Le totalitarisme social lui même, nouvelle catégorie de la modernité, emprunte cette voie de la communication, des « fake news » et des lynchages médiatiques. Que l’on songe, dans des domaines différents bien sur, à ce qui s’est passé pour le harcèlement sexuel façon Weinstein, ou le racisme imaginaire imputé à un footballeur qui ose se grimer de noir pour rendre hommage à ses idoles de la NBA! !

La « social justice », nouvel avatar de la négativité qui était enfouie dans le marxisme mal compris mais bien récupéré, ne pourrait muter en tyrannie sociale si tous ces moyens n’étaient pas mis à sa disposition. Il y a une colossale convergence qui caractérise notre époque: convergence des progrès technologiques, du pognon, du pouvoir, de la volonté de domination, des pulsions de mort des individus qui tels les aveugles de la Parabole Brueghel l’ancien se laissent guider/conduire dans le fossé.

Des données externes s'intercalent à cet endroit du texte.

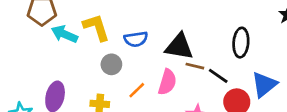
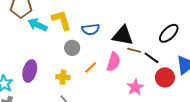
black ellipse: (241, 43) -> (169, 33), turned 40

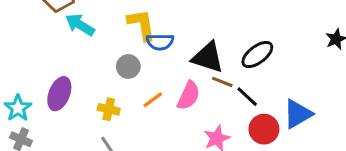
yellow L-shape: (61, 20) -> (142, 25), moved
black ellipse: (169, 33) -> (257, 55), moved

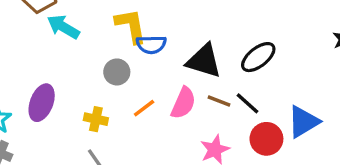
brown line: (222, 82) -> (219, 101), moved

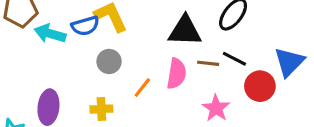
blue semicircle: (151, 45) -> (85, 26), moved

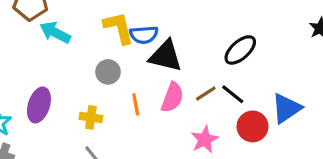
blue semicircle: (85, 26) -> (144, 35), moved
black triangle: (185, 31) -> (166, 56), moved
brown line: (208, 63) -> (206, 93), turned -50
orange line: (142, 88) -> (136, 104), turned -60

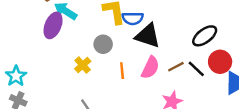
purple ellipse: (39, 105) -> (53, 25), moved
yellow cross: (91, 117) -> (83, 65), moved, turned 35
red circle: (253, 126) -> (220, 62), moved

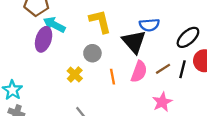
blue semicircle: (133, 18) -> (149, 25), moved
black triangle: (148, 36) -> (134, 42), turned 35
black line: (196, 69) -> (183, 69), turned 66

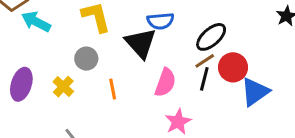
purple ellipse: (44, 39) -> (21, 84), moved
brown line: (163, 69) -> (205, 61), moved
pink semicircle: (139, 72) -> (165, 83), moved

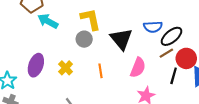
blue semicircle: (160, 21) -> (153, 27), moved
gray circle: (86, 59) -> (84, 39), moved
black line: (204, 79) -> (174, 76), moved

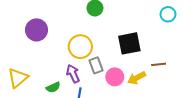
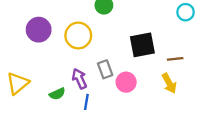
yellow circle: (80, 47) -> (78, 35), moved
brown line: (159, 64) -> (175, 59), moved
yellow arrow: (137, 78) -> (169, 83), moved, turned -90

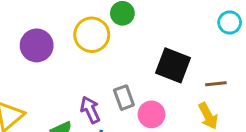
yellow circle: (78, 35) -> (92, 35), moved
black square: (142, 45) -> (173, 65), turned 32

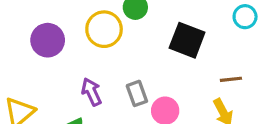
black square: (173, 65) -> (187, 40), moved
purple arrow: (90, 110) -> (91, 92), moved

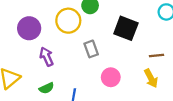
purple arrow: (91, 92) -> (47, 57), moved
gray rectangle: (137, 93) -> (91, 49), moved

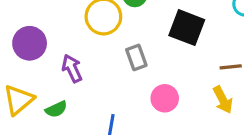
purple circle: (29, 28) -> (30, 43), moved
green semicircle: (47, 88) -> (56, 109), moved

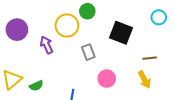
purple circle: (30, 43) -> (17, 30), moved
purple arrow: (72, 68) -> (47, 45), moved

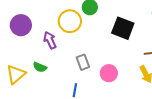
gray rectangle: (88, 52) -> (83, 62), moved
green semicircle: (36, 86) -> (40, 67), moved, turned 48

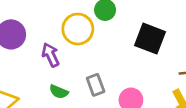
green semicircle: (40, 67) -> (59, 92), moved

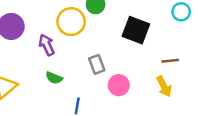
gray rectangle: (96, 85) -> (97, 64), moved

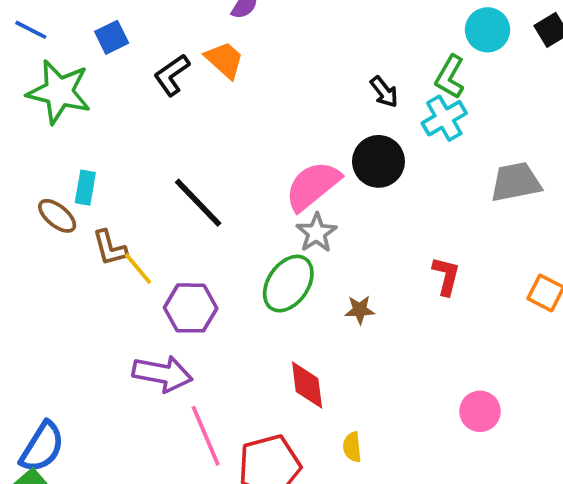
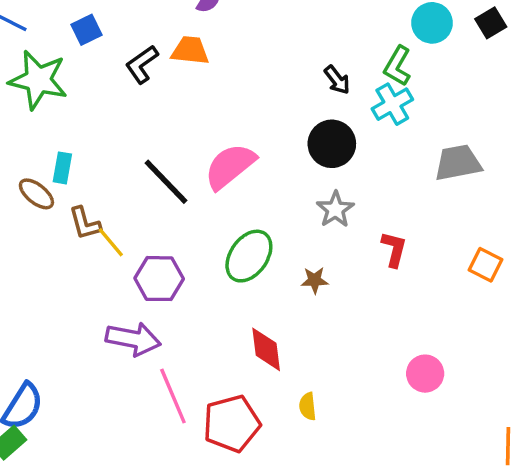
orange trapezoid: (224, 60) -> (190, 51), turned -36
pink semicircle: (313, 186) -> (230, 166), moved
gray star: (316, 233) -> (335, 209), moved

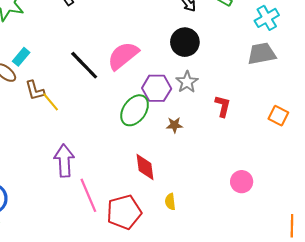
cyan cross: (392, 104) -> (267, 18), moved
cyan rectangle: (62, 168) -> (21, 57), turned 30
purple hexagon: (159, 279) -> (157, 88), moved
purple arrow: (133, 339) -> (64, 161), turned -104

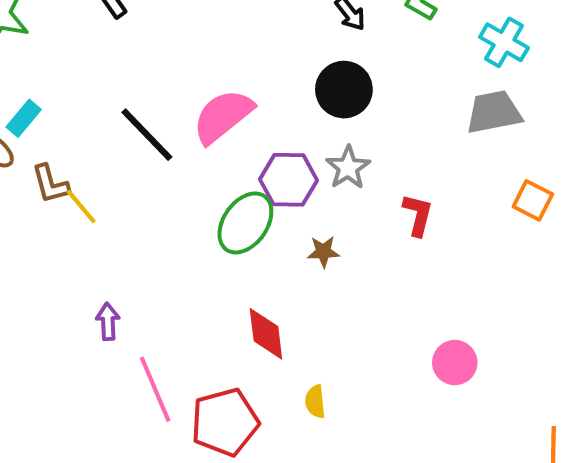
cyan cross: (267, 18) -> (504, 42), turned -30
orange square: (278, 116) -> (533, 200), moved
purple arrow: (64, 161) -> (108, 321), size x0.6

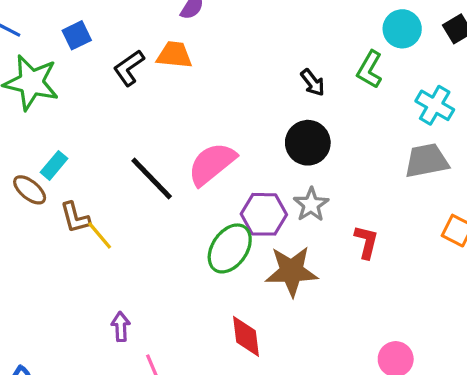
brown star: (323, 252) -> (292, 271), size x2.0

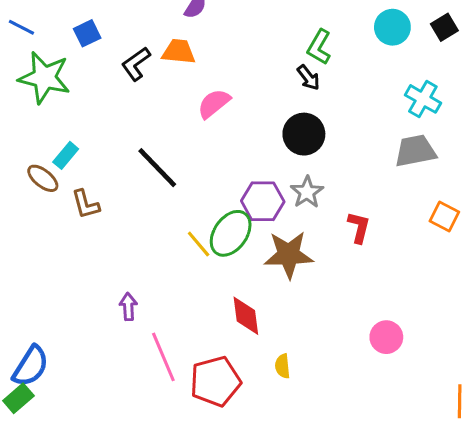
green L-shape: (370, 70) -> (319, 47), moved
pink semicircle: (212, 164) -> (214, 104), moved, size x0.7
yellow line: (100, 235) -> (199, 244), moved

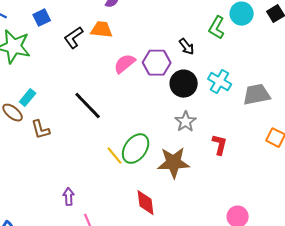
green L-shape: (319, 47) -> (217, 28), moved
cyan cross: (423, 99) -> (220, 82), moved
purple hexagon: (263, 201) -> (157, 63), moved

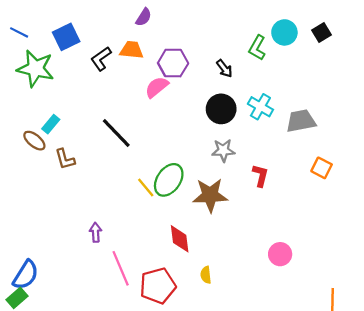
blue square: (42, 18) -> (66, 37), size x1.4
purple hexagon: (157, 63) -> (173, 63), moved
gray star: (186, 122) -> (223, 150), turned 30

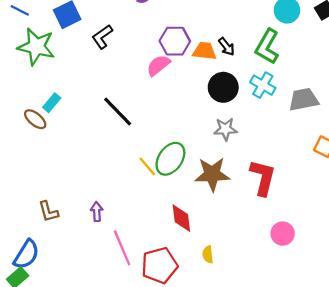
green L-shape: (257, 48) -> (267, 47), moved, size x1.4
orange trapezoid: (132, 50) -> (205, 51), moved
brown L-shape: (65, 159) -> (48, 212), moved
red L-shape: (260, 176) -> (263, 177), moved, size x1.6

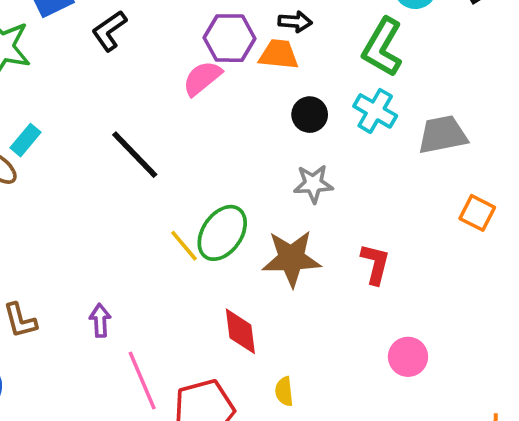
black arrow: (227, 47) -> (295, 22), moved, turned -48
black circle: (223, 87) -> (310, 115), size x0.7
red L-shape: (263, 177) -> (375, 264), size x0.7

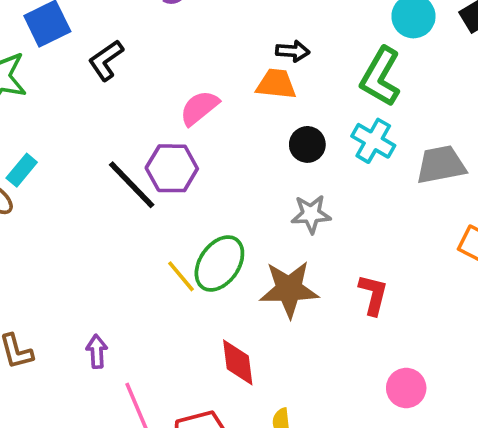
purple hexagon: (230, 38) -> (172, 168), moved

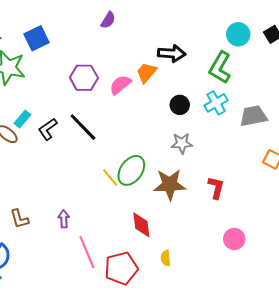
black arrow: (293, 51) -> (172, 53), size x1.5
black L-shape: (106, 60) -> (48, 129), moved
orange trapezoid: (276, 84) -> (146, 73), moved, turned -55
cyan cross: (373, 141) -> (216, 103), turned 30
purple hexagon: (172, 168) -> (84, 78), moved

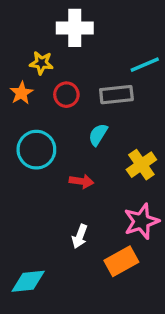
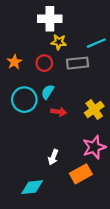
yellow star: (41, 63) -> (59, 42), moved
cyan semicircle: (98, 135) -> (48, 92), moved
red arrow: (81, 181) -> (59, 112), moved
cyan diamond: (28, 281) -> (32, 187), moved

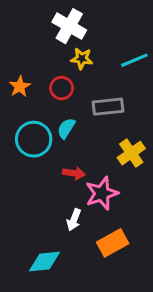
white cross: (50, 19) -> (69, 26), turned 30
gray rectangle: (78, 63) -> (108, 107), moved
red arrow: (59, 112) -> (74, 173), moved
pink star: (94, 147) -> (102, 193), moved

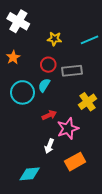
white cross: (69, 26) -> (18, 21), moved
red circle: (62, 88) -> (48, 65), moved
red arrow: (74, 173) -> (49, 115), turned -32

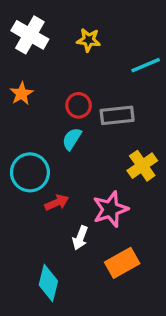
yellow star: (54, 39) -> (89, 40), moved
cyan circle: (22, 92) -> (30, 172), moved
red arrow: (49, 115) -> (57, 203), moved
cyan diamond: (30, 174) -> (48, 283), turned -70

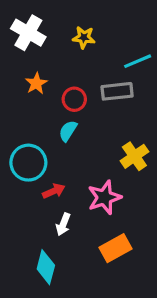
orange star: (22, 94) -> (36, 83), moved
gray rectangle: (117, 115) -> (117, 91), moved
white arrow: (80, 238) -> (63, 224), moved

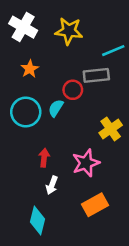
yellow star: (84, 37) -> (69, 31), size x1.5
red circle: (74, 99) -> (73, 90), moved
cyan circle: (28, 163) -> (26, 112), moved
red arrow: (54, 191) -> (44, 158), turned -60

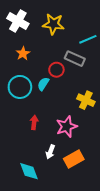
gray rectangle: (96, 75) -> (75, 59), turned 30
yellow cross: (111, 129) -> (86, 100), turned -30
white arrow: (52, 185) -> (50, 152), moved
cyan diamond: (37, 220) -> (29, 171), turned -35

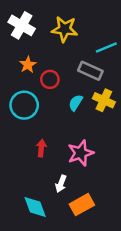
red circle: (56, 70) -> (50, 79), moved
cyan semicircle: (43, 84) -> (76, 103), moved
yellow cross: (86, 100) -> (104, 100), moved
orange rectangle: (74, 159) -> (82, 205), moved

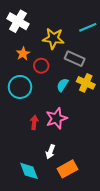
yellow star: (65, 29) -> (53, 38), moved
cyan line: (106, 47) -> (88, 27), moved
pink star: (81, 153) -> (56, 118), moved

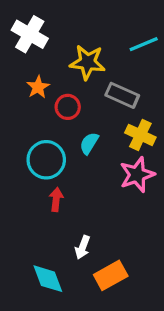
cyan semicircle: (62, 85) -> (89, 143), moved
cyan circle: (20, 87) -> (46, 160), moved
pink star: (56, 118) -> (137, 175), moved

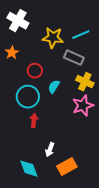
cyan line: (144, 44) -> (81, 35), moved
orange star: (38, 87) -> (12, 53), moved
red circle: (68, 107) -> (35, 71), moved

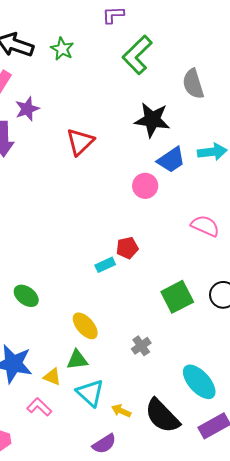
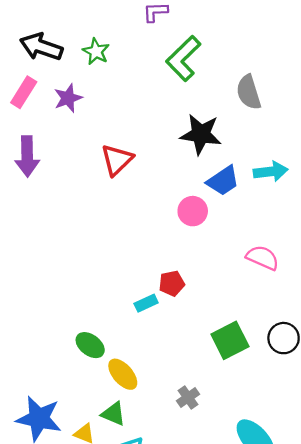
purple star: (27, 109) -> (68, 98), moved
green ellipse: (26, 296) -> (90, 345), moved
green triangle: (77, 360) -> (113, 414), turned 30

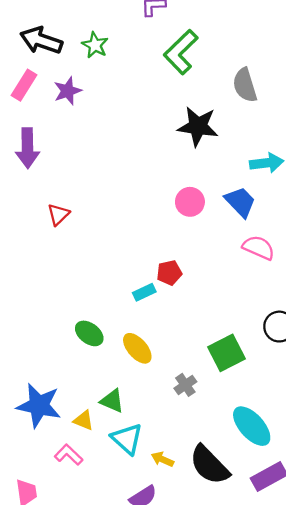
red triangle: (117, 160) -> (58, 214), moved, size x0.7
blue trapezoid: (223, 181) -> (240, 202), moved, turned -100
green square: (230, 340) -> (227, 353), moved
yellow ellipse: (123, 374) -> (137, 348), moved

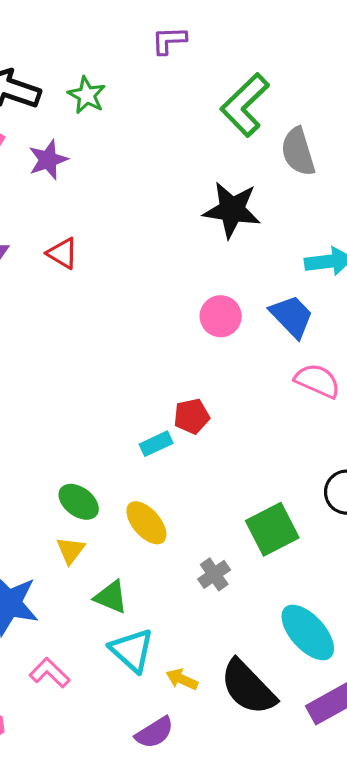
green L-shape: (181, 52) -> (245, 105), moved
red triangle: (58, 214) -> (63, 253), moved, turned -45
yellow triangle: (84, 420) -> (71, 550), moved, turned 45

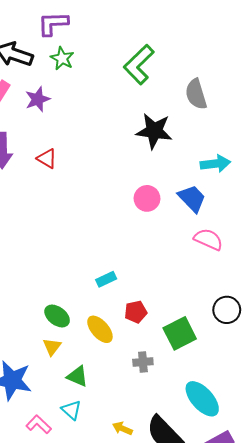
purple L-shape: (169, 40) -> (53, 24), moved, size x1.4
green L-shape: (245, 105) -> (139, 65), moved
red pentagon: (192, 416) -> (136, 312), moved
gray cross: (214, 574) -> (143, 362), turned 30
cyan triangle: (132, 650) -> (71, 410), moved, size x0.7

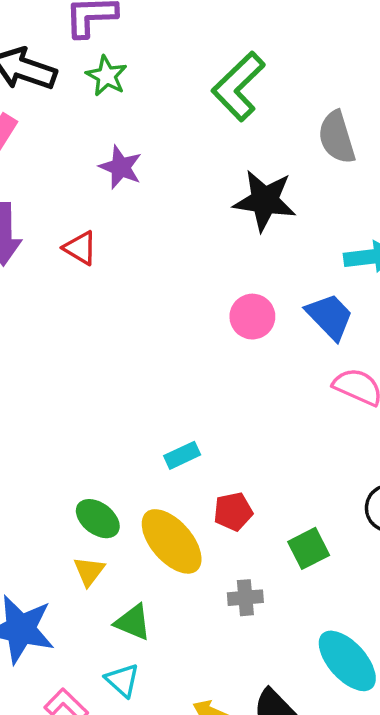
purple star: (38, 99) -> (121, 167), moved, turned -30
yellow ellipse: (100, 329) -> (172, 541), size x1.4
green square: (180, 333) -> (309, 548), size x0.7

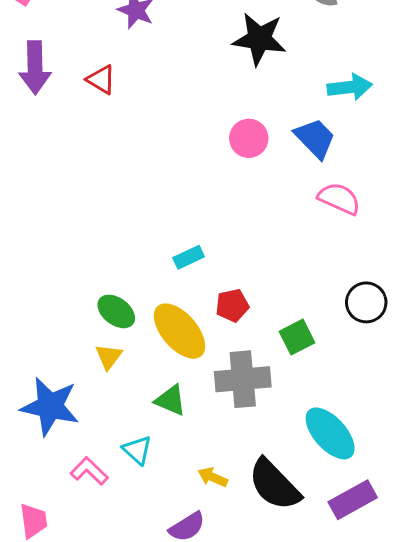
gray cross: (245, 598) -> (243, 379), size x1.8
green triangle: (133, 622) -> (170, 400), moved

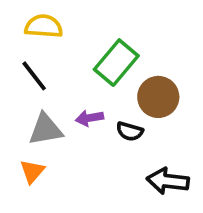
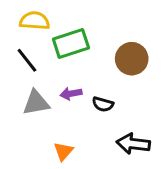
green rectangle: (116, 63) -> (71, 44), moved, turned 32
brown circle: (158, 97) -> (132, 59), moved
orange triangle: (32, 171) -> (63, 151), moved

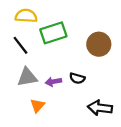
purple arrow: (71, 94) -> (53, 82), moved
orange triangle: (63, 151) -> (37, 106), moved

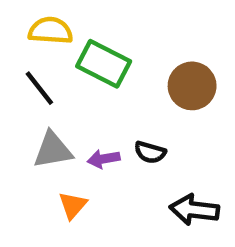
green rectangle: (53, 33) -> (104, 64), turned 45

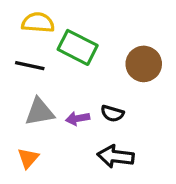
black line: (39, 88) -> (30, 66), turned -40
orange triangle: (73, 205) -> (28, 158), moved
black arrow: (194, 210) -> (116, 156), moved

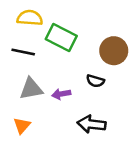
black semicircle: (112, 113) -> (95, 81), moved

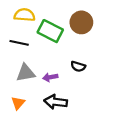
brown circle: (114, 51) -> (81, 22), moved
black arrow: (91, 124) -> (56, 102), moved

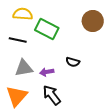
brown circle: (81, 22) -> (93, 21), moved
black arrow: (56, 102) -> (52, 95), turned 45
orange triangle: (18, 103) -> (17, 96), size x1.6

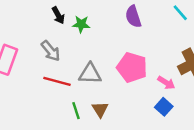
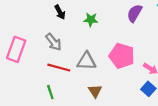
purple semicircle: (133, 17) -> (135, 13), moved, turned 48
green star: (81, 24) -> (91, 20), moved
green line: (76, 111) -> (50, 92), moved

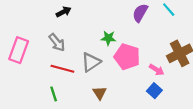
black arrow: (60, 12) -> (63, 12), turned -88
green star: (91, 20) -> (108, 38), moved
gray triangle: (87, 61) -> (91, 62), turned -36

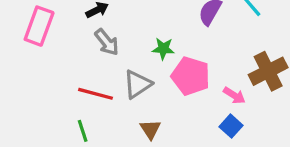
gray arrow: (57, 42) -> (107, 42), moved
pink rectangle: (19, 50) -> (39, 26), moved

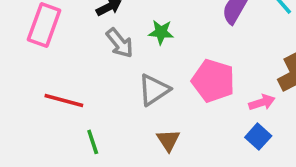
green star: (163, 49) -> (161, 32), moved
red line: (96, 94) -> (64, 101), moved
pink arrow: (234, 95) -> (262, 102), turned -50

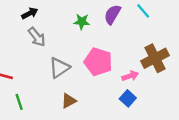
green star: (161, 32) -> (82, 22), moved
brown triangle: (168, 140) -> (69, 101), turned 35

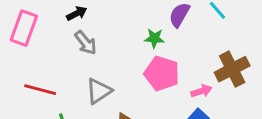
green star: (82, 22) -> (154, 38), moved
gray triangle: (59, 68) -> (99, 91), moved

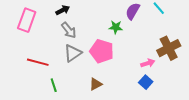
pink pentagon: (162, 73) -> (102, 51), moved
gray triangle: (99, 91) -> (73, 53), moved

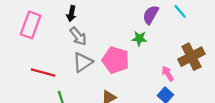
black arrow: (63, 10) -> (71, 14), turned 128
green star: (116, 27) -> (139, 38), moved
pink arrow: (148, 63) -> (168, 74), turned -104

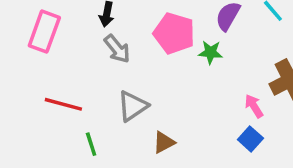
pink pentagon: (116, 60) -> (174, 33), moved
gray triangle: (83, 62) -> (133, 106), moved

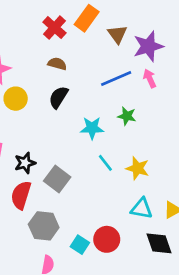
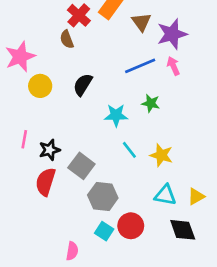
brown semicircle: (57, 64) -> (67, 39), moved, turned -126
gray hexagon: (44, 226) -> (103, 196), moved

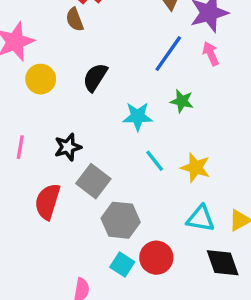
blue line: (140, 66) -> (168, 54), turned -32
black star: (50, 150) -> (68, 147), moved

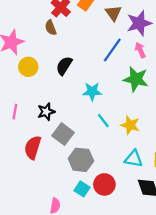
green star: (182, 101) -> (136, 79), moved, size x1.6

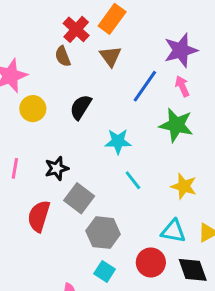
brown triangle: (113, 13) -> (111, 56), moved
yellow star: (130, 125) -> (184, 186), moved
red circle: (104, 184) -> (151, 262), moved

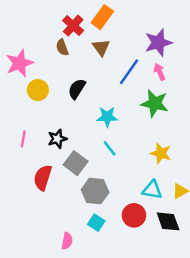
cyan line: (133, 180) -> (110, 148), moved

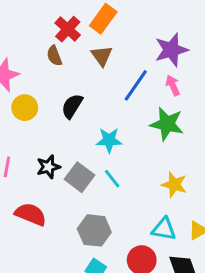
gray square: (76, 163) -> (80, 177), moved
red semicircle: (43, 178) -> (31, 214), turned 95

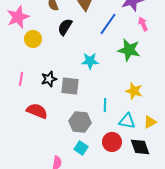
pink arrow: (173, 85) -> (143, 24), moved
black semicircle: (72, 106) -> (65, 27), moved
gray square: (80, 177) -> (70, 86), turned -30
cyan line: (112, 179) -> (105, 105), moved, turned 40

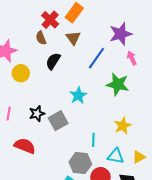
cyan star: (90, 61) -> (78, 95), turned -30
gray square: (70, 86) -> (58, 121), turned -36
yellow star: (134, 91) -> (123, 126), turned 30
gray hexagon: (80, 122) -> (80, 163), moved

La maitrise des signes est l’enjeu de notre époque. Et cette année, il nous été donné de voir, pour ceux qui savaient regarder, à quel point tout avait changé. Les catégories de causalité, de vérité, de référent ont volé en éclats: seules comptent la juxtaposition, la répétition, l’inscription émotionnelle, l’auto validation en boucle, bref la manipulation des perceptions, des croyances et la fabrication des convictions.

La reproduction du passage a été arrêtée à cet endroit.